Nicholas Merriam
Nicholas Merriam Author of Embedded Answers

Why hard real-time is hard

Why hard real-time is hard

Hard real-time means software running in a system that only functions correctly if results are delivered before hard deadlines. This system is a combination of hardware and software. If we are writing software, we can control the software itself, and the configuration of the hardware, to some extent. When we look at any of the popular architectures for embedded real-time systems (Renesas RH850, NXP MPC5xxx, Arm Cortex or Infineon TriCore), we find many hardware acceleration features that work against the construction of a hard real-time system.

The Mismatch

Most hardware acceleration features have evolved from desktop/server designs, where optimization has largely focussed on throughput and not predictability, as can be seen in the following examples:

  • Pipeline helps to parallelize instructions, but makes the execution time for a sequence of instructions dependent on the pipeline state.
  • Cache helps to hide the delays of fetching code and data from slow memory, but it is hard to predict cache misses, when the full delay will be experienced.
  • Burst Memory Accesses work with cache to hide the delay of fetching especially code from slow memory, but are affected by varying code alignment and cause other users of shared memory to be blocked for longer.
  • Multi-core and DMA add processing power but create unpredictable contention for shared resources, such as shared memory.
  • Branch Prediction usually helps to prefetch code to cache before the delays of slow memory stall the pipeline, but hardware branch prediction creates unpredictable behavior.

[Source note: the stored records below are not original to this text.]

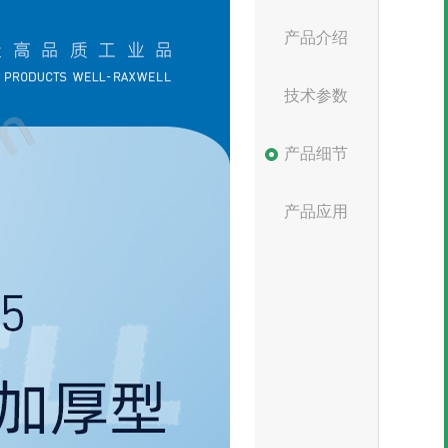
产品介绍
技术参数
产品细节
产品应用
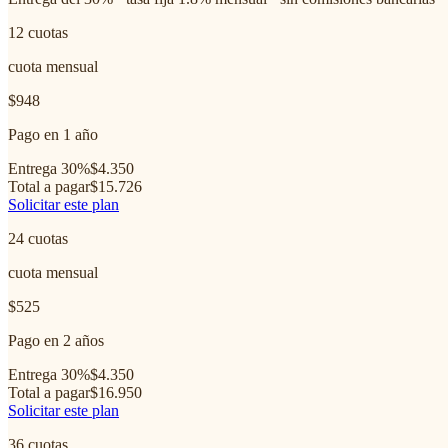
12
cuotas
cuota mensual
$948
Pago en 1 año
Entrega 30%
$4.350
Total a pagar
$15.726
Solicitar este plan
24
cuotas
cuota mensual
$525
Pago en 2 años
Entrega 30%
$4.350
Total a pagar
$16.950
Solicitar este plan
36
cuotas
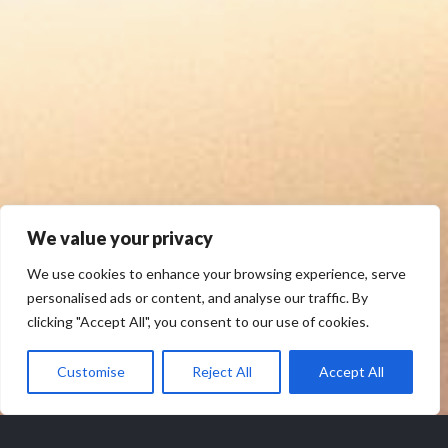
We value your privacy
We use cookies to enhance your browsing experience, serve
personalised ads or content, and analyse our traffic. By
clicking "Accept All", you consent to our use of cookies.
Customise
Reject All
Accept All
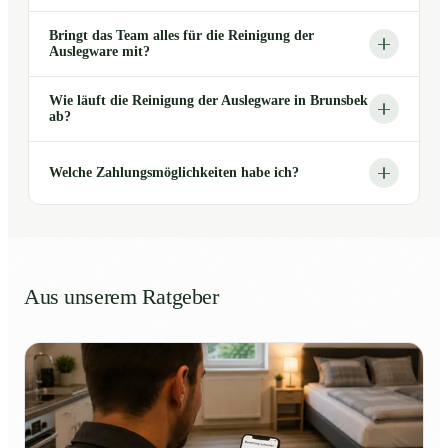
Bringt das Team alles für die Reinigung der
Auslegware mit?
Wie läuft die Reinigung der Auslegware in Brunsbek
ab?
Welche Zahlungsmöglichkeiten habe ich?
Aus unserem Ratgeber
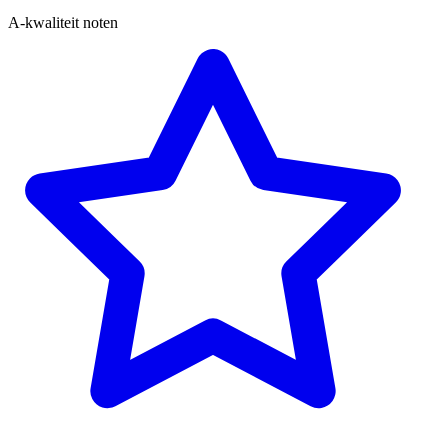
A-kwaliteit noten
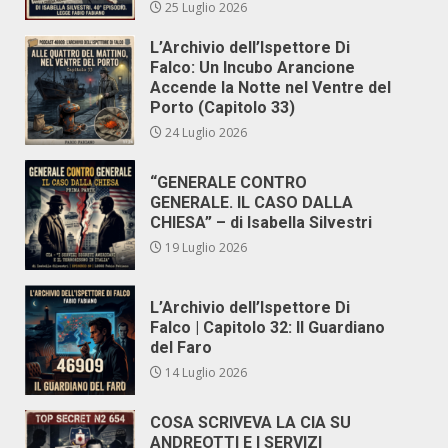
25 Luglio 2026
L’Archivio dell’Ispettore Di
Falco: Un Incubo Arancione
Accende la Notte nel Ventre del
Porto (Capitolo 33)
24 Luglio 2026
“GENERALE CONTRO
GENERALE. IL CASO DALLA
CHIESA” – di Isabella Silvestri
19 Luglio 2026
L’Archivio dell’Ispettore Di
Falco | Capitolo 32: Il Guardiano
del Faro
14 Luglio 2026
COSA SCRIVEVA LA CIA SU
ANDREOTTI E I SERVIZI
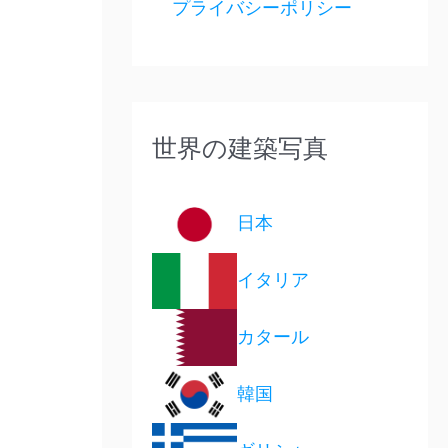
プライバシーポリシー
世界の建築写真
日本
イタリア
カタール
韓国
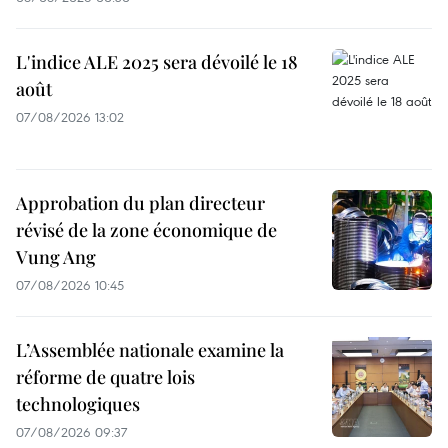
L'indice ALE 2025 sera dévoilé le 18
août
07/08/2026 13:02
Approbation du plan directeur
révisé de la zone économique de
Vung Ang
07/08/2026 10:45
L’Assemblée nationale examine la
réforme de quatre lois
technologiques
07/08/2026 09:37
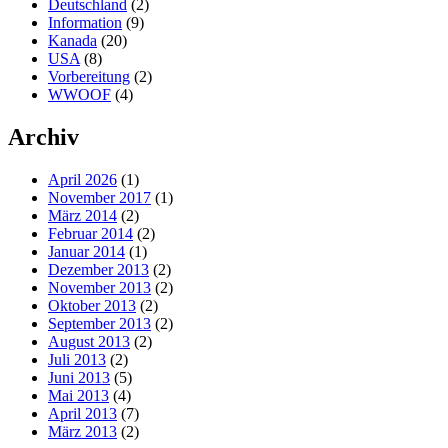
Deutschland
(2)
Information
(9)
Kanada
(20)
USA
(8)
Vorbereitung
(2)
WWOOF
(4)
Archiv
April 2026
(1)
November 2017
(1)
März 2014
(2)
Februar 2014
(2)
Januar 2014
(1)
Dezember 2013
(2)
November 2013
(2)
Oktober 2013
(2)
September 2013
(2)
August 2013
(2)
Juli 2013
(2)
Juni 2013
(5)
Mai 2013
(4)
April 2013
(7)
März 2013
(2)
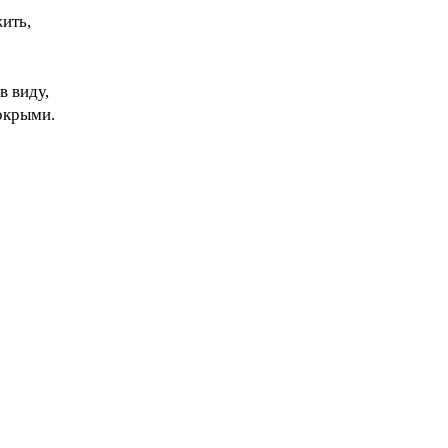
ить,
в виду,
окрыми.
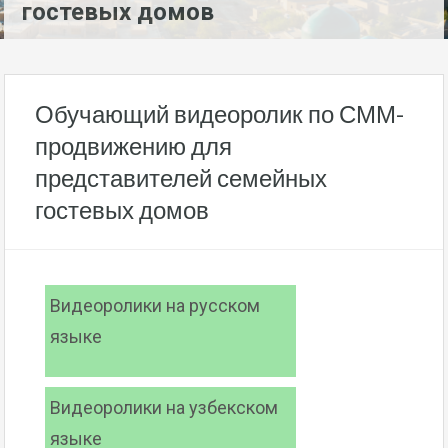
гостевых домов
Обучающий видеоролик по СММ-
продвижению для
представителей семейных
гостевых домов
Видеоролики на русском
языке
Видеоролики на узбекском
языке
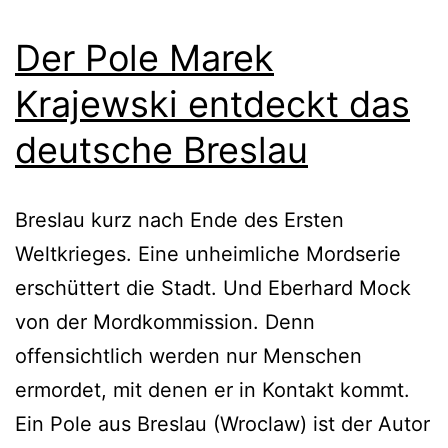
Der Pole Marek
Krajewski entdeckt das
deutsche Breslau
Breslau kurz nach Ende des Ersten
Weltkrieges. Eine unheimliche Mordserie
erschüttert die Stadt. Und Eberhard Mock
von der Mordkommission. Denn
offensichtlich werden nur Menschen
ermordet, mit denen er in Kontakt kommt.
Ein Pole aus Breslau (Wroclaw) ist der Autor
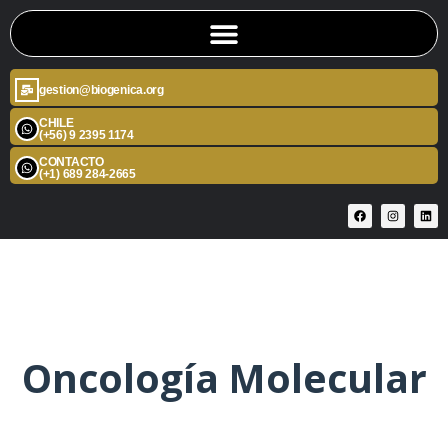
gestion@biogenica.org
CHILE
(+56) 9 2395 1174
CONTACTO
(+1) 689 284-2665
Oncología Molecular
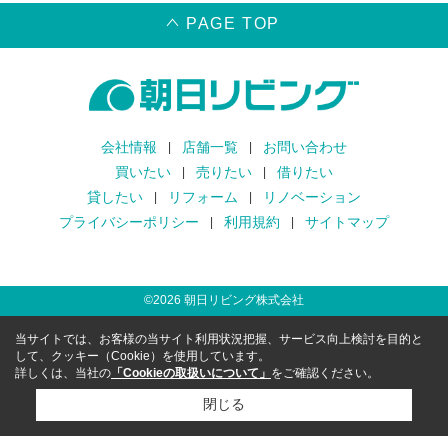
PAGE TOP
会社情報
店舗一覧
お問い合わせ
買いたい
売りたい
借りたい
貸したい
リフォーム
リノベーション
プライバシーポリシー
利用規約
サイトマップ
©
2026
朝日リビング株式会社
当サイトでは、お客様の当サイト利用状況把握、サービス向上検討を目的と
して、クッキー（Cookie）を使用しています。
詳しくは、当社の
「Cookieの取扱いについて」
をご確認ください。
閉じる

Two Approaches for Hard Real-Time Systems

I am aware of two, quite different, approaches for trying to build predictable, hard real-time systems on unpredictable hardware, discounting the approach of simply ignoring the problem and hoping that everything will be okay.

Worst-case Timing Analysis

With worst-case timing analysis, the system is modelled in a way that captures the longest possible delays for each unpredictable feature. If a branch can be mis-predicted, then we assume it will be mis-predicted. If a cache miss could possibly occur, then we will assume it does occur. Imagine we have a loop that performs 100 iterations of straight-line code (the only conditional branch is the loop termination condition). We assume that the first iteration fetches the loop instructions to cache and that we get the maximum number of interrupts that can possibly occur in the 100 iterations and that each interrupt evicts all the loop instruction cache lines.

The concept is that the system might perform better than the worst-case, but that will just lead to some harmless under-utilization of hardware.

This concept worked relatively well with simple, single-core processors. With more complex pipelines and multi-core contention for shared resources, the worst-case approach often leads to extreme under-utilization of hardware. The system is safe, but no longer cost-effective. This problem has driven a search for an alternative.

Average Timing Analysis

With average timing analysis, the unpredictability of the system is not only accepted, it is embraced as a feature. Rather than trying to accommodate a worst-case that is incredibly unlikely, we build a system that tolerates very rare timing failures, and rather make the most of the probabilistic behavior. If a rare branch prediction failure occurs, we expect (but do not require) that a rare cache miss will not occur at exactly the same time. And when they do both occur at the same time, the system fails in a way that is acceptable at very low frequency.

Although it has some attractions, the average approach creates an obvious problem. We know that the system will experience failures that must be tested, but the failures occur too rarely to be explored in a normal system test. Somehow, we want to be able to provoke those failures under test conditions but never in the deployed system.